Sie wusste genau, was sie aus so einer Story gemacht hätte, wenn sie nicht selbst die Hauptrolle darin gespielt hätte. Was sie aus ähnlichen Storys gemacht hatte. Ob sich die Betroffenen in ihren Sondermeldungen genauso vor der Zukunft gefürchtet hatten wie sie jetzt? Nicht ein einziges Mal hatte sie sich in die Lage eines Angeschuldigten versetzt. Keine Sekunde hatte sie damit vergeudet, sich seine Verzweiflung auszumalen. Immer hatte sie ausschließlich daran gedacht, wie viele Sekunden sie vor der Kamera bekommen würde, um über das Verbrechen, die Flucht, die Festnahme zu berichten.

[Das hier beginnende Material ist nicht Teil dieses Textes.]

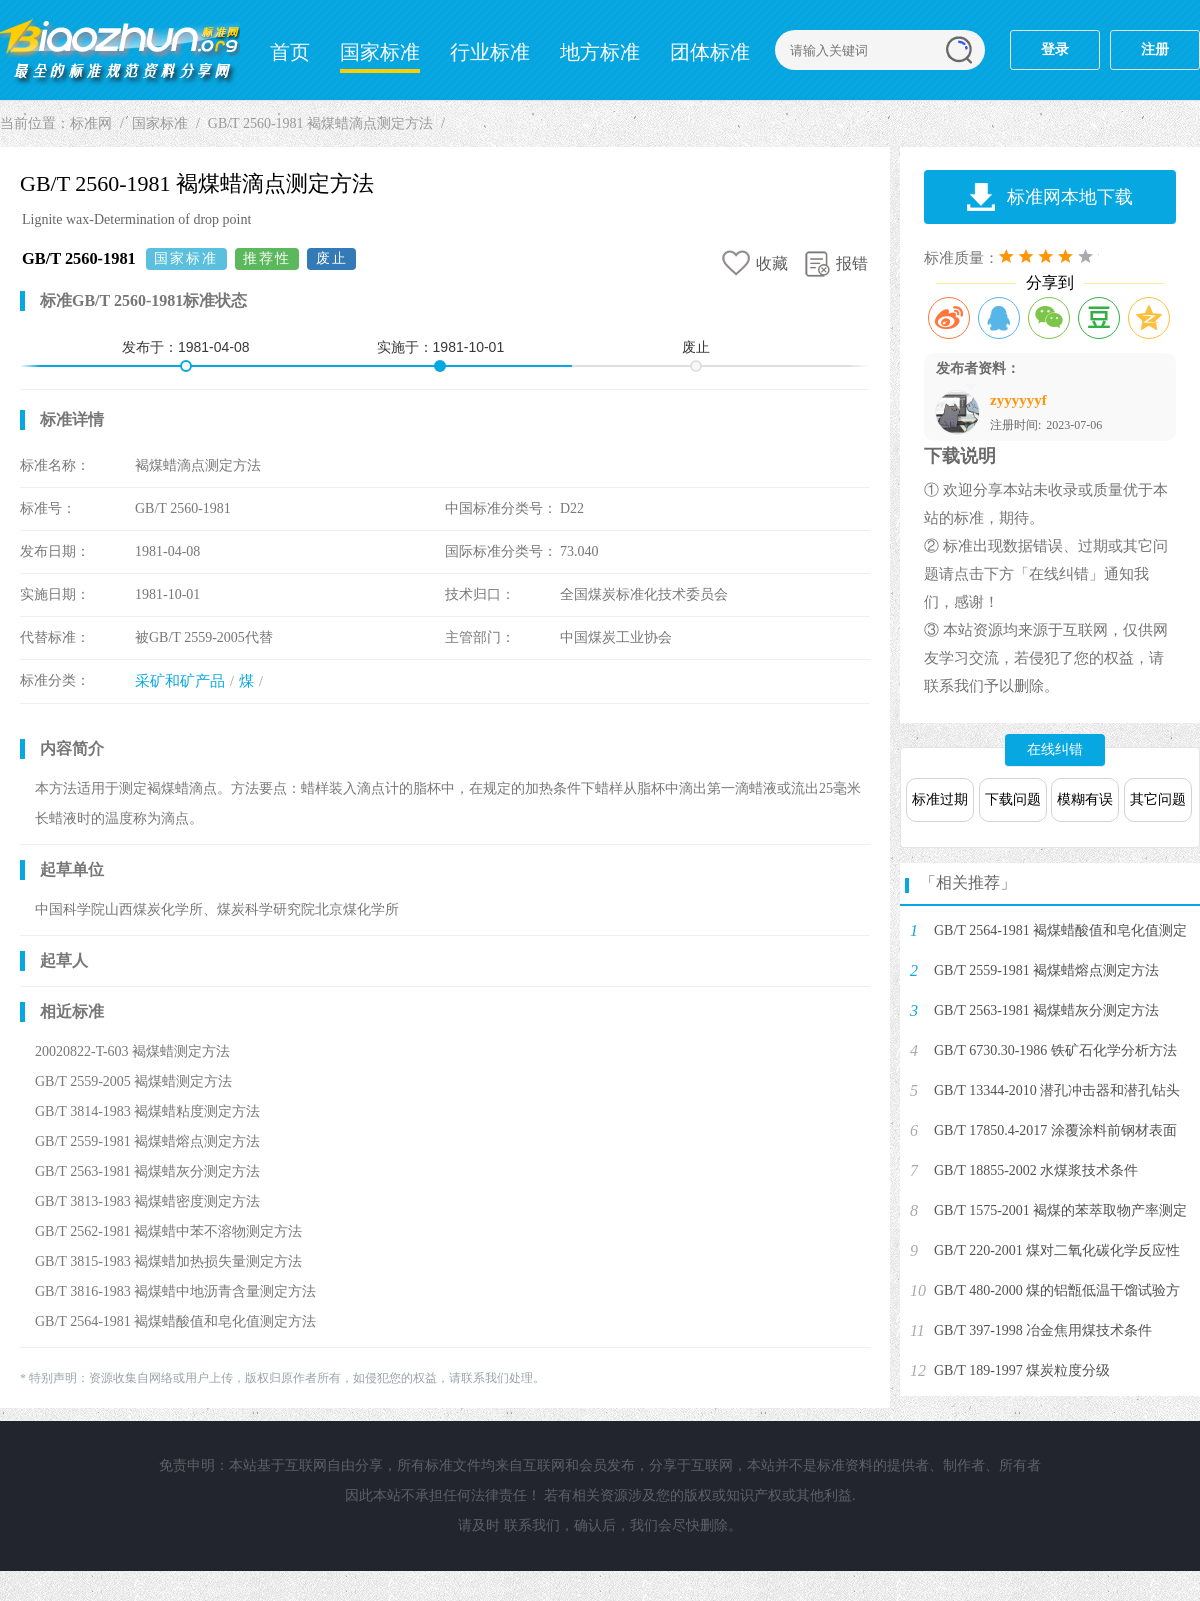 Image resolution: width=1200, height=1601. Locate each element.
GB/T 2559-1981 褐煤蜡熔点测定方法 (1046, 970)
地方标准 (600, 52)
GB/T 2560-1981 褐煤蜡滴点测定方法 (320, 123)
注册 (1155, 49)
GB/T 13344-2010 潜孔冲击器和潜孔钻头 (1057, 1090)
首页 (290, 52)
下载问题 (1013, 799)
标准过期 (940, 799)
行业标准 (490, 52)
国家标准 (380, 52)
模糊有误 (1085, 799)
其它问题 (1158, 799)
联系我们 (532, 1525)
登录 (1055, 49)
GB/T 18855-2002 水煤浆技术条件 (1036, 1170)
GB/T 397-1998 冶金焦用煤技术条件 (1043, 1330)
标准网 (120, 50)
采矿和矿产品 (180, 681)
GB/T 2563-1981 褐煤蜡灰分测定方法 (1046, 1010)
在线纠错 (1055, 749)
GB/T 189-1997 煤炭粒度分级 (1022, 1370)
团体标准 (710, 52) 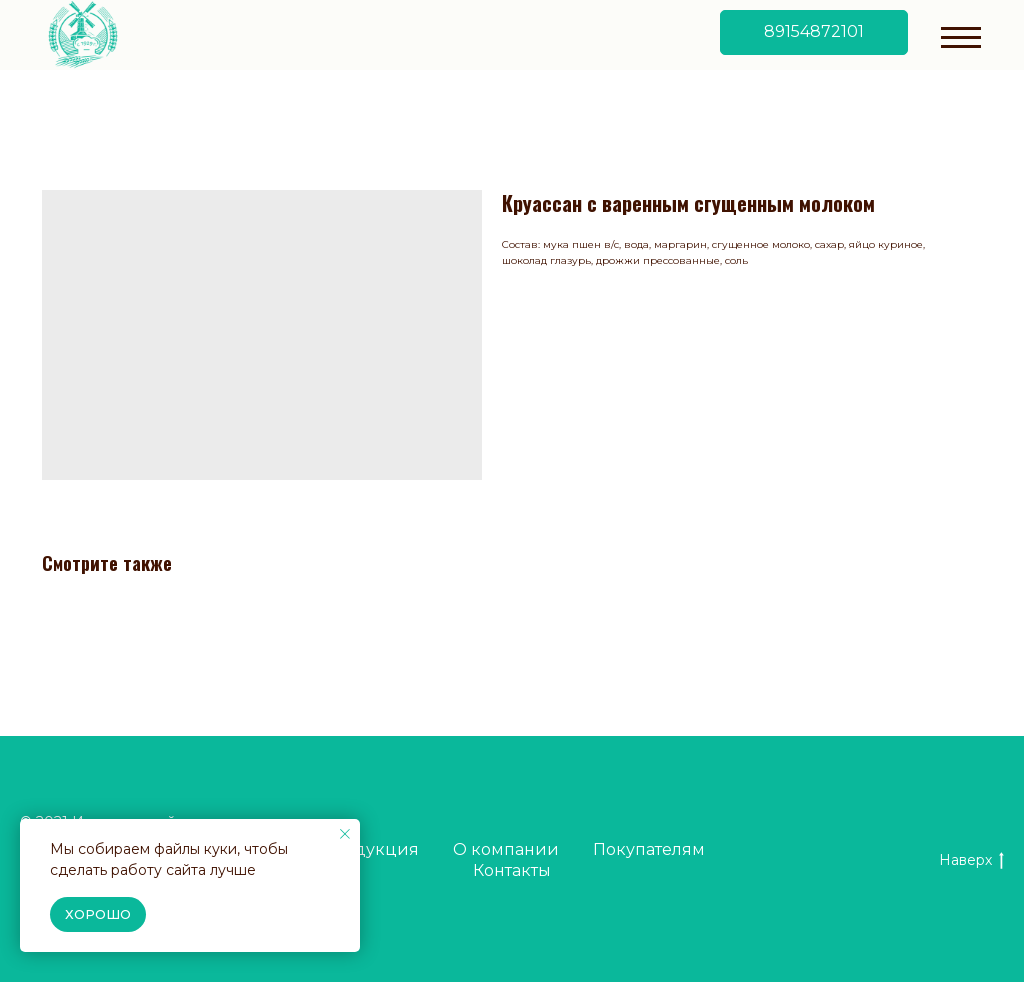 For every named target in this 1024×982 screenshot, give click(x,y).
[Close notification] (345, 834)
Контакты (512, 870)
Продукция (369, 849)
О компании (506, 849)
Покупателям (649, 849) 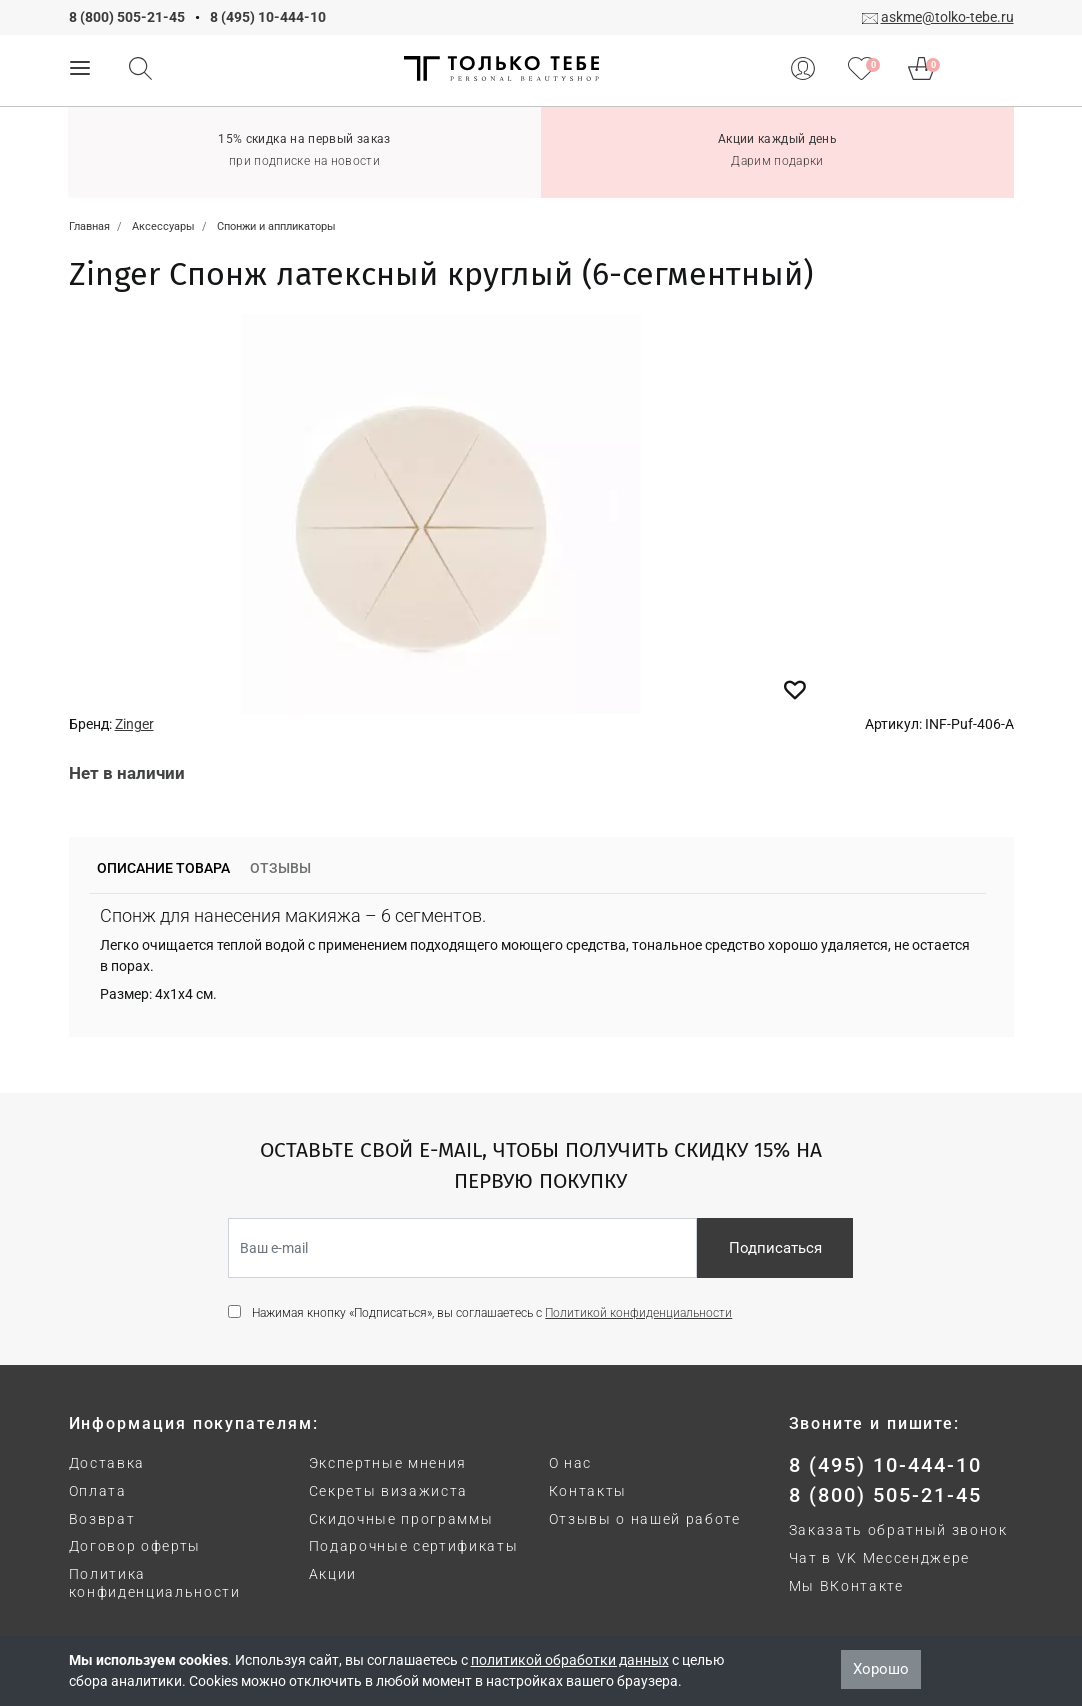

»Ich hatte an dem Tag dienstfrei«, riss Raley sie aus ihren Gedanken. »Aber ich wohnte damals in der Innenstadt und konnte die Sirenen hören, darum war ich schon auf dem Weg zum Feuerwehrhaus, als mein Handy läutete.« Er sah sie kurz an. »Damals hatte ich noch eins.« Sie lächelte verzagt; er fuhr fort: »Der Brand hatte einen Großalarm ausgelöst. Ich sollte sofort kommen.«
Sie beobachtete, wie sich seine Miene wandelte, während er sich diesen Tag ins Gedächtnis rief. »Ich werde das nie vergessen. Sie können sich die Hitze nicht vorstellen.«
»Doch, das kann ich wohl. Ich habe über den Brand der Sofafabrik berichtet.«
Eine weitere Brandkatastrophe, bei der neun Feuerwehrleute gestorben waren.
»Kannten Sie einige der Männer, die bei dem Brand ums Leben kamen?«, fragte sie.
»Drei gut«, bestätigte er traurig. »Die anderen vom Sehen und vom Namen her.«
Eine Weile schwiegen beide, dann erzählte er weiter. »Der Brand in der Polizeizentrale war nicht weniger heiß. So muss es in der Hölle sein. Ein Feuer, das alles verschlingt, ohne Aussicht auf Rettung.«
»Sie waren in dem Gebäude?«
»Nein. Bis ich dort ankam – ich glaube, ich brauchte sechs Minuten –, herrschte dort ein Inferno. Das Dach war bereits eingebrochen. Und dann stürzte ein Stockwerk nach dem anderen ein. Alle, die evakuiert werden konnten, waren schon draußen. Ich stieg in meine Ausrüstung, aber unser Captain ließ niemanden mehr in die Flammen. Wer jetzt noch im Gebäude war, war hoffnungslos verloren.
Zu diesem Zeitpunkt mussten wir uns damit begnügen, den Brand auf dieses Gebäude einzugrenzen. Der erste Alarm war um achtzehn Uhr zwei ausgelöst worden. Zwölf Stunden später waren wir immer noch damit beschäftigt, Brandherde zu löschen.« Er sah sie an. »Haben Sie damals schon in Charleston gewohnt?«
»Ich bin ungefähr einen Monat später hergezogen. Das Gebäude war da noch ein verkohlter Trümmerhaufen. Und die Ermittlungen über die Brandursache waren noch nicht abgeschlossen.«
»Ja. Meine Ermittlungen.«
»Ich weiß, dass Sie den Brand untersucht haben.«
»Aber das haben Sie Ihren Zuschauern damals verschwiegen.« Seine Züge verhärteten sich. Der Zorn strahlte spürbar von ihm aus.
»Ich hielt es nicht für wichtig«, gab sie zu.
»Immer wieder haben Sie über mich berichtet, und kein einziges Mal haben Sie das erwähnt.«
»Es hatte nichts mit dem Tod des Mädchens zu tun.«
»Trotzdem hätten Sie mich danach fragen sollen, oder?